If you believe the rhetoric of consumer magazine publishers, the industry is now heading towards its deepest crisis in living memory It's all to do with distribution - an unsexy mechanism that everyone took for granted but which is about to be turned on its head thanks to an Office of Fair Trading investigation.
Under current arrangements, distribution companies are allocated geographical territories where they are allowed to operate a monopoly - in return for which they must supply all relevant retailers with the titles they want on a more or less equal footing. The OFT now seems committed to abolishing that 'exclusive territory system' for magazines (although it will allow the system to continue for newspapers).

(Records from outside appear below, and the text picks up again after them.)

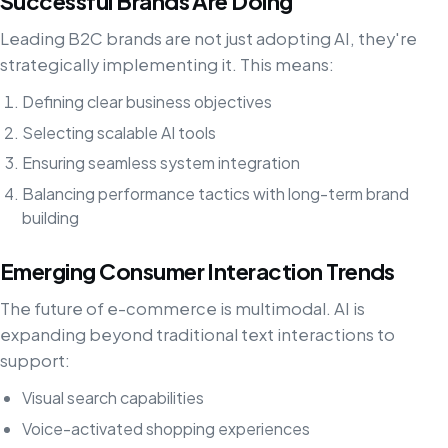
Successful Brands Are Doing
Leading B2C brands are not just adopting AI, they're
strategically implementing it. This means:
Defining clear business objectives
Selecting scalable AI tools
Ensuring seamless system integration
Balancing performance tactics with long-term brand
building
Emerging Consumer Interaction Trends
The future of e-commerce is multimodal. AI is
expanding beyond traditional text interactions to
support:
Visual search capabilities
Voice-activated shopping experiences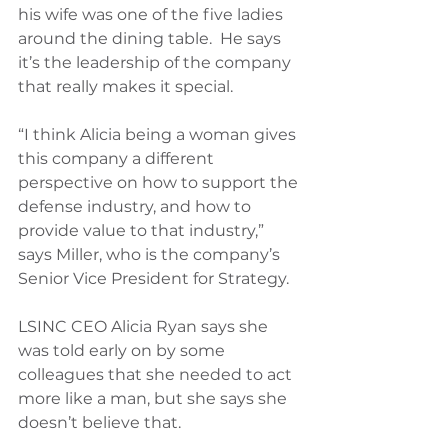
his wife was one of the five ladies 
around the dining table.  He says 
it’s the leadership of the company 
that really makes it special.
“I think Alicia being a woman gives 
this company a different 
perspective on how to support the 
defense industry, and how to 
provide value to that industry,” 
says Miller, who is the company’s 
Senior Vice President for Strategy.
LSINC CEO Alicia Ryan says she 
was told early on by some 
colleagues that she needed to act 
more like a man, but she says she 
doesn’t believe that.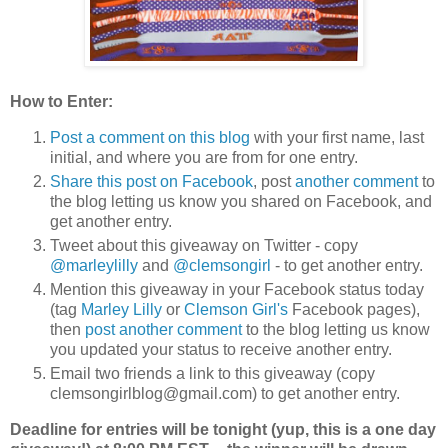
How to Enter:
Post a comment on this blog
with your first name, last
initial, and where you are from for one entry.
Share this post on Facebook
, post
another comment
to
the blog letting us know you shared on Facebook, and
get another entry.
Tweet about this giveaway on Twitter - copy
@marleylilly
and
@clemsongirl
- to get another entry.
Mention this giveaway in your Facebook status today
(tag
Marley Lilly
or
Clemson Girl's
Facebook pages),
then
post another comment
to the blog letting us know
you updated your status to receive another entry.
Email two friends a link to this giveaway (copy
clemsongirlblog@gmail.com) to get another entry.
Deadline for entries will be tonight (yup, this is a one day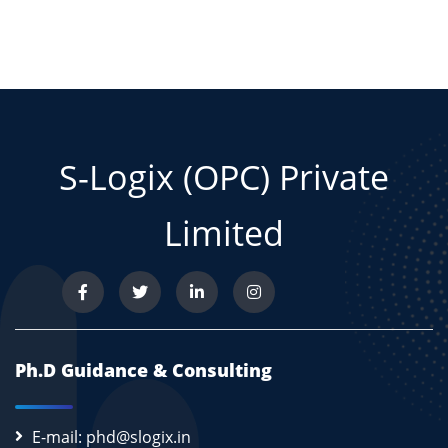
S-Logix (OPC) Private
Limited
Ph.D Guidance & Consulting
E-mail: phd@slogix.in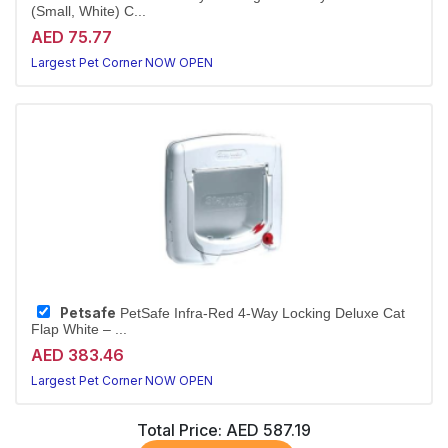
(Small, White) C...
AED 75.77
Largest Pet Corner NOW OPEN
Petsafe
PetSafe Infra-Red 4-Way Locking Deluxe Cat
Flap White – ...
AED 383.46
Largest Pet Corner NOW OPEN
Total Price:
AED 587.19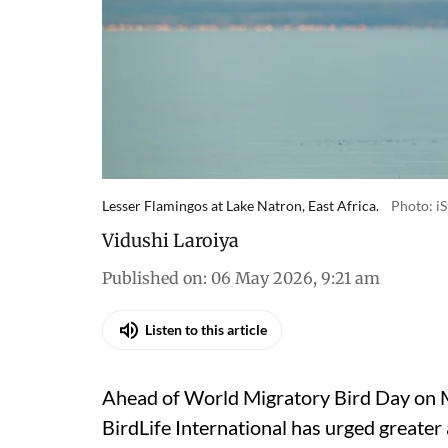
Lesser Flamingos at Lake Natron, East Africa.
Photo: i
Vidushi Laroiya
Published on
:
06 May 2026, 9:21 am
Listen to this article
Ahead of World Migratory Bird Day on M
BirdLife International
has urged greater 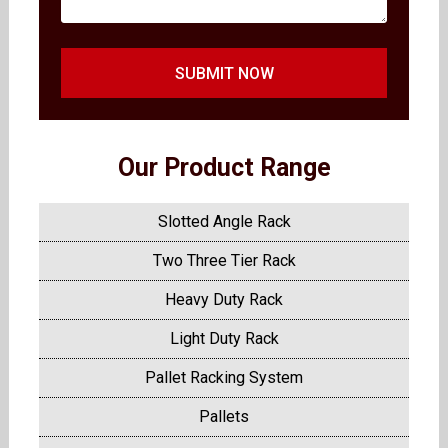
SUBMIT NOW
Our Product Range
Slotted Angle Rack
Two Three Tier Rack
Heavy Duty Rack
Light Duty Rack
Pallet Racking System
Pallets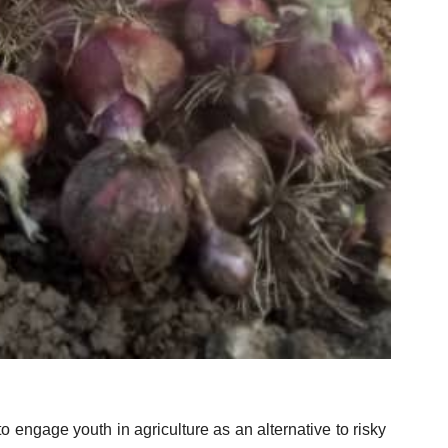
.
 engage youth in agriculture as an alternative to risky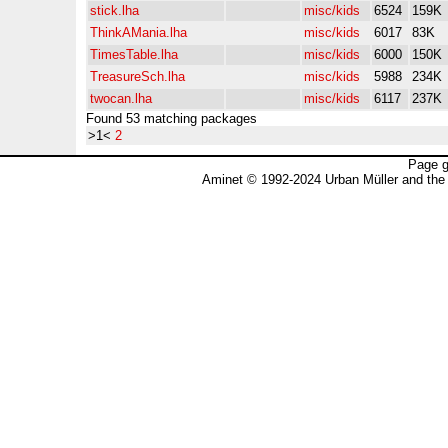
stick.lha
misc/kids
6524
159K
ThinkAMania.lha
misc/kids
6017
83K
TimesTable.lha
misc/kids
6000
150K
TreasureSch.lha
misc/kids
5988
234K
twocan.lha
misc/kids
6117
237K
Found 53 matching packages
>1<
2
Page g
Aminet © 1992-2024 Urban Müller and the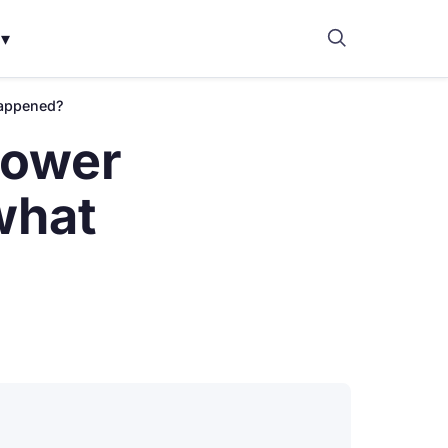
▾
happened?
power
what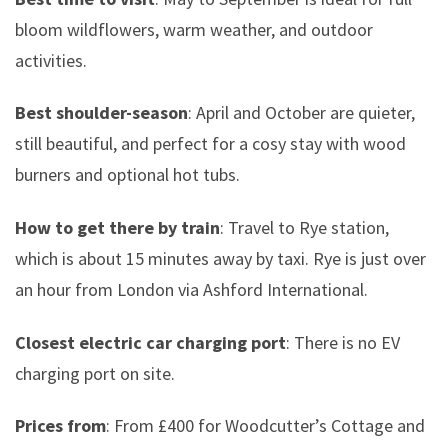
bloom wildflowers, warm weather, and outdoor
activities.
Best shoulder-season
: April and October are quieter,
still beautiful, and perfect for a cosy stay with wood
burners and optional hot tubs.
How to get there by train
: Travel to Rye station,
which is about 15 minutes away by taxi. Rye is just over
an hour from London via Ashford International.
Closest electric car charging port
: There is no EV
charging port on site.
Prices from
: From £400 for Woodcutter’s Cottage and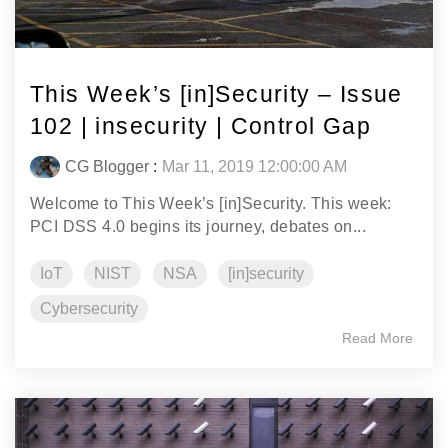
This Week’s [in]Security – Issue
102 | insecurity | Control Gap
CG Blogger
:
Mar 11, 2019 12:00:00 AM
Welcome to This Week’s [in]Security. This week:
PCI DSS 4.0 begins its journey, debates on...
IoT
NIST
NSA
[in]security
Cybersecurity
Read More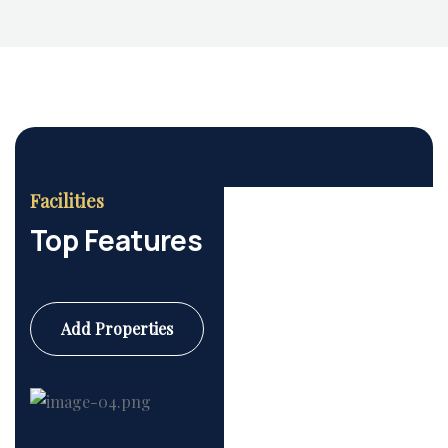
Housing Market
Facilities
Top Features
Add Properties
Commercial
6 Properties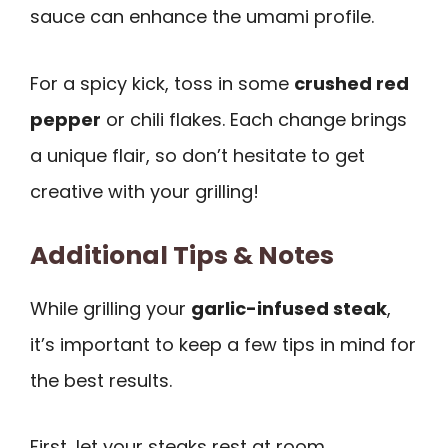
sauce can enhance the umami profile.
For a spicy kick, toss in some
crushed red
pepper
or chili flakes. Each change brings
a unique flair, so don’t hesitate to get
creative with your grilling!
Additional Tips & Notes
While grilling your
garlic-infused steak
,
it’s important to keep a few tips in mind for
the best results.
First, let your steaks rest at room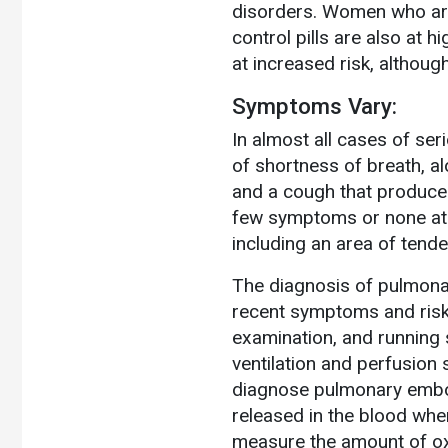
disorders. Women who are
control pills are also at 
at increased risk, althoug
Symptoms Vary:
In almost all cases of s
of shortness of breath, al
and a cough that produces
few symptoms or none at 
including an area of tende
The diagnosis of pulmona
recent symptoms and risk 
examination, and running 
ventilation and perfusion
diagnose pulmonary embol
released in the blood when
measure the amount of oxy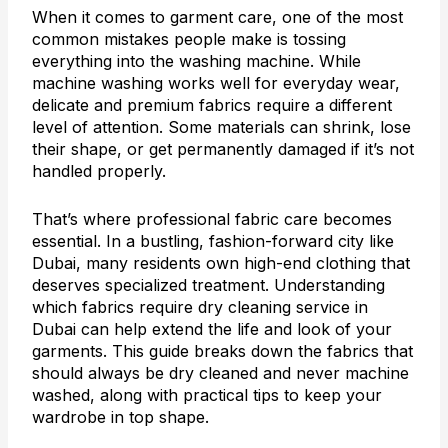
When it comes to garment care, one of the most
common mistakes people make is tossing
everything into the washing machine. While
machine washing works well for everyday wear,
delicate and premium fabrics require a different
level of attention. Some materials can shrink, lose
their shape, or get permanently damaged if it’s not
handled properly.
That’s where professional fabric care becomes
essential. In a bustling, fashion-forward city like
Dubai, many residents own high-end clothing that
deserves specialized treatment. Understanding
which fabrics require dry cleaning service in
Dubai can help extend the life and look of your
garments. This guide breaks down the fabrics that
should always be dry cleaned and never machine
washed, along with practical tips to keep your
wardrobe in top shape.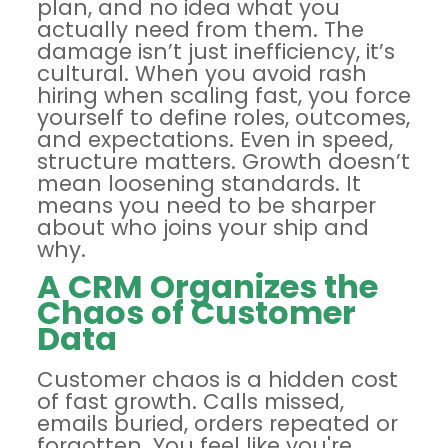
plan, and no idea what you
actually need from them. The
damage isn’t just inefficiency, it’s
cultural. When you
avoid rash
hiring
when scaling fast, you force
yourself to define roles, outcomes,
and expectations. Even in speed,
structure matters. Growth doesn’t
mean loosening standards. It
means you need to be sharper
about who joins your ship and
why.
A CRM Organizes the
Chaos of Customer
Data
Customer chaos is a hidden cost
of fast growth. Calls missed,
emails buried, orders repeated or
forgotten. You feel like you're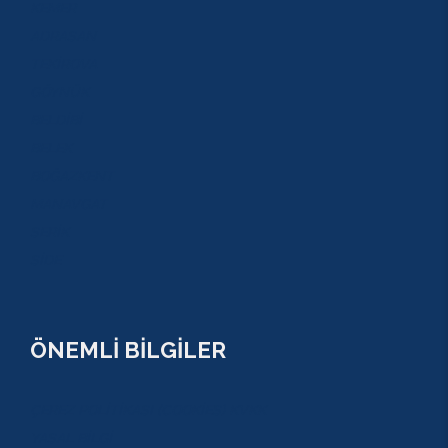
KEMER
ADRASAN
TEKİROVA
GÖYNÜK
BELDİBİ
BELEK
BOĞAZKENT
MANAVGAT
SERİK
SİDE
ÖNEMLİ BİLGİLER
ÇEREZ POLİTİKASI (COOKİES) KVKK
YASAL BİLGİ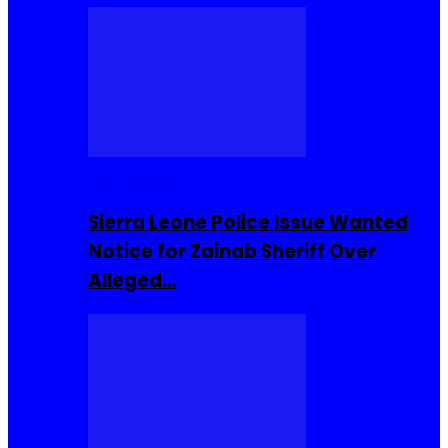
Buzzin Now
Sierra Leone Police Issue Wanted
Notice for Zainab Sheriff Over
Alleged…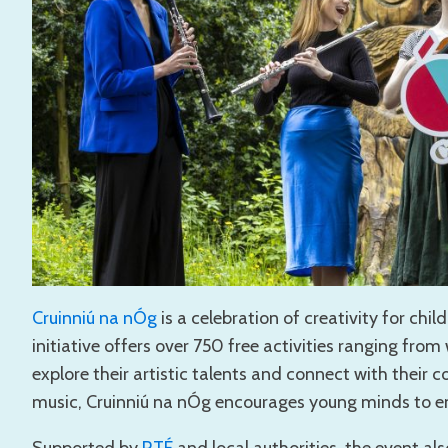
Cruinniú na nÓg
is a celebration of creativity for chi
initiative offers over 750 free activities ranging fr
explore their artistic talents and connect with their c
music, Cruinniú na nÓg encourages young minds to em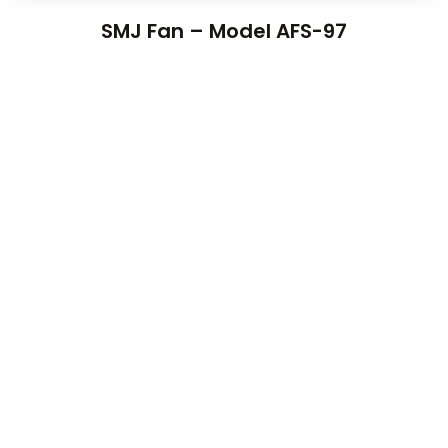
SMJ Fan – Model AFS-97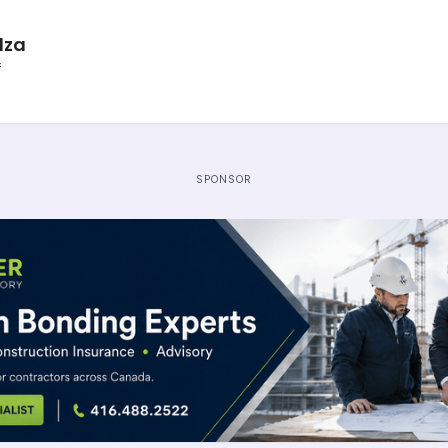
lza
f
SPONSOR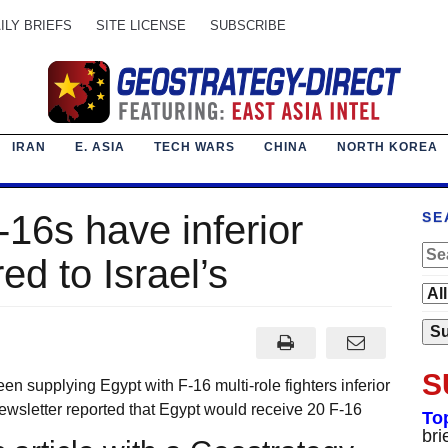
ILY BRIEFS
SITE LICENSE
SUBSCRIBE
IRAN
E. ASIA
TECH WARS
CHINA
NORTH KOREA
-16s have inferior
SE
d to Israel’s
S
upplying Egypt with F-16 multi-role fighters inferior
 newsletter reported that Egypt would receive 20 F-16
To
bri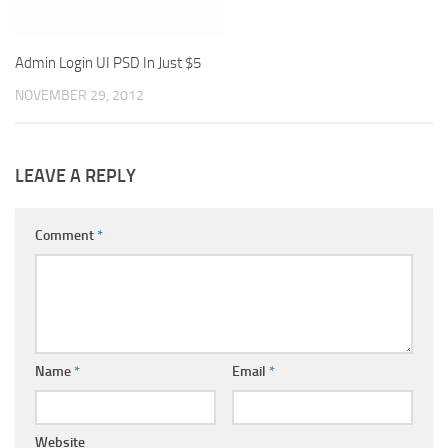
Admin Login UI PSD In Just $5
NOVEMBER 29, 2012
LEAVE A REPLY
Comment
*
Name
*
Email
*
Website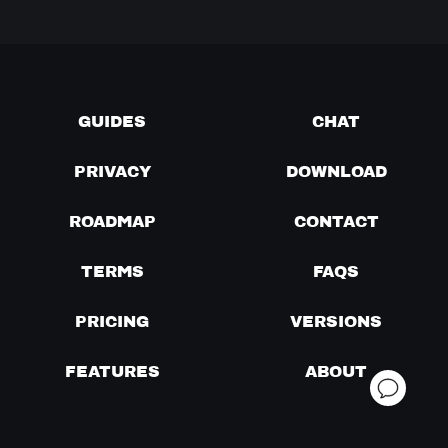
GUIDES
CHAT
PRIVACY
DOWNLOAD
ROADMAP
CONTACT
TERMS
FAQS
PRICING
VERSIONS
FEATURES
ABOUT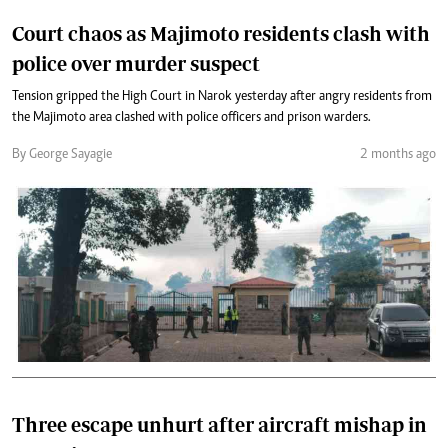
Court chaos as Majimoto residents clash with
police over murder suspect
Tension gripped the High Court in Narok yesterday after angry residents from
the Majimoto area clashed with police officers and prison warders.
By George Sayagie
2 months ago
Three escape unhurt after aircraft mishap in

The knock-on effects are easy to plot. The existing big players will consolidate; and among the players gaining power will be the major retailers, notably Tesco. The bigger players will inevitably cherry-pick the best territories and neglect others. Small newsagents will be forced to carry a reduced range of titles and many local corner shops will just stop selling magazines.
In this vision of the future, smaller niche titles will inevitably go to the wall. The industry had been lobbying the OFT, confident that once the scales had fallen from its eyes, it would change tack. In March, a group of editors, including Vogue's Alexandra Shulman and GQ's Dylan Jones, wrote to Tony Blair arguing that the magazine business would face a pernicious form of censorship if the OFT gets its way.
However, the OFT has indicated in a 'provisional written opinion' that it remains unswayed. Ian Locks, the chief executive of the Periodical Publishers Association, says the campaign will continue. 'Magazine publishers look forward to discussing their concerns with the OFT and we are still optimistic that, before issuing any final opinion, the OFT will accept that unravelling the current supply chain would benefit only the giant supermarkets,' he says.
We shall see. But should any of this worry the ad industry? After all, advertisers are only really interested in the large-circulation mainstream titles from the major publishers, aren't they?